Methods Chorioamniotic membranes were obtained from normal pregnant women who delivered at term with spontaneous labor (TIL, n = 14) or without labor (TNL, n = 15). Decidual cells were isolated from snap-frozen chorioamniotic membranes with laser microdissection. The expression of 46 genes involved in decidual development, sex steroid and prostaglandin signaling, as well as pro- and anti-inflammatory pathways, was analyzed using high-throughput quantitative real-time polymerase chain reaction (qRT-PCR). Chorioamniotic membrane sections were immunostained and then semi-quantified for five proteins, and immunoassays for three chemokines were performed on maternal plasma samples.
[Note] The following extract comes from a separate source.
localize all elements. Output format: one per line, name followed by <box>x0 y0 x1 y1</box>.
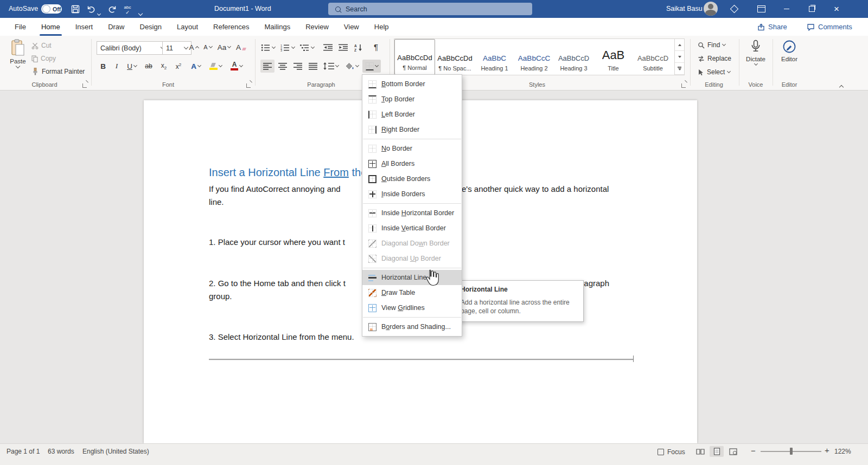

Results The genes with the highest expression in the decidua at term gestation included insulin-like growth factor-binding protein 1 (IGFBP1), galectin-1 (LGALS1), and progestogen-associated endometrial protein (PAEP); the expression of estrogen receptor 1 (ESR1), homeobox A11 (HOXA11), interleukin 1β (IL1B), IL8, progesterone receptor membrane component 2 (PGRMC2), and prostaglandin E synthase (PTGES) was higher in TIL than in TNL cases; the expression of chemokine C-C motif ligand 2 (CCL2), CCL5, LGALS1, LGALS3, and PAEP was lower in TIL than in TNL cases; immunostaining confirmed qRT-PCR data for IL-8, CCL2, galectin-1, galectin-3, and PAEP; and no correlations between the decidual gene expression and the maternal plasma protein concentrations of CCL2, CCL5, and IL-8 were found.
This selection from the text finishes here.